Tuesday, February 5, 2013

Neulasta

This time around in chemo, my oncologist prescribed Neulasta, which is a shot that is given within 24 hours of treatment. It helps build your white blood count so you can fight potential infections. I never had this before, even when I was at my very worst, but I trust that my doctor knows what he’s doing. He’s told me several times that in many cases, it’s not the cancer that kills the patient, it’s secondary stuff like infections. So I try to be very careful and take care of myself. If this shot gives me a boost, great! However, there is something about this shot that I want to post so any BC fighters out there who are also on Neulasta can have some comfort. Several days after the shot, my bones feel weird, almost electric.

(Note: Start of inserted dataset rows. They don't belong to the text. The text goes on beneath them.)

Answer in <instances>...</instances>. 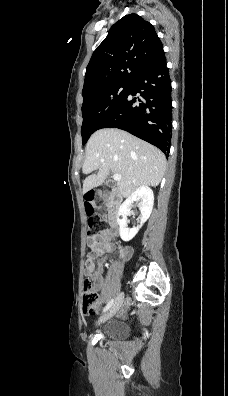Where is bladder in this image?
<instances>
[{
	"label": "bladder",
	"instance_id": "bladder-1",
	"mask_svg": "<svg viewBox=\"0 0 228 396\" xmlns=\"http://www.w3.org/2000/svg\"><path fill=\"white\" fill-rule=\"evenodd\" d=\"M128 334L124 324L111 323L101 330V335L107 339L120 340L124 339Z\"/></svg>",
	"mask_w": 228,
	"mask_h": 396
}]
</instances>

It’s hard to describe, but the bones in my upper and lower back, and sometimes my shoulders feel like they have a strong pulse. Just little things like going pee and pushing a little while you pee – something we all do, makes them pulse even more. It’s the weirdest feeling ever, definitely not cancer pain or typical muscle pain. It’s just different. I work in the office as much as I can because the routine really helps my sanity. On chemo days or the day after treatment, sometimes I’ll work from home when I’m feeling really tired. But this “electric bones” feeling sometimes lasts for several days and it’s frustrating because I have a hard time sitting still and focusing on my work.
 
Yesterday, I was in a lot of pain and trying to resist taking an opiate because I don’t want to take them and then drive. My husband works in the commonwealth attorney’s office, so getting a DUI for being high would probably embarrass John a little bit, LOL. A Tylenol or Advil takes the edge off, but I Googled it yesterday because I was just about to go nuts from the pain. I came across a BC blog where several women posted that they also had terrible bone pain after the shot, and that Claritin really helped. Apparently, something in the Neulasta has the same kind of effect as a histamine, so taking an antihistamine can counter the effects of pain. I always have Wal-Mart brand Claritin on hand, and sure enough a few hours after taking one, I started to feel better. I wanted to post this here because I don’t know who reads my blog, or how often. The blog gets a lot of hits, most of them probably accidental. But if I can help at least one other BC fighter/survivor, it’s totally worth putting all of my thoughts out here. If anyone is suffering from bone pain due to these shots, give Claritin a try. Since Claritin is a 24 hour pill, it takes a few hours to kick in, but knowing that relief is on the way is comforting. :o) Now keep in mind that I’m no doctor. I have an average intelligence and IQ, so everything I post out here is purely from my experiences with BC, treatment, etc. I’m sure a doctor, nurse, or pharmacist can tell you much more about the benefits and/or risks. I just think that when there is pain, you will try about anything to feel better. I know I would!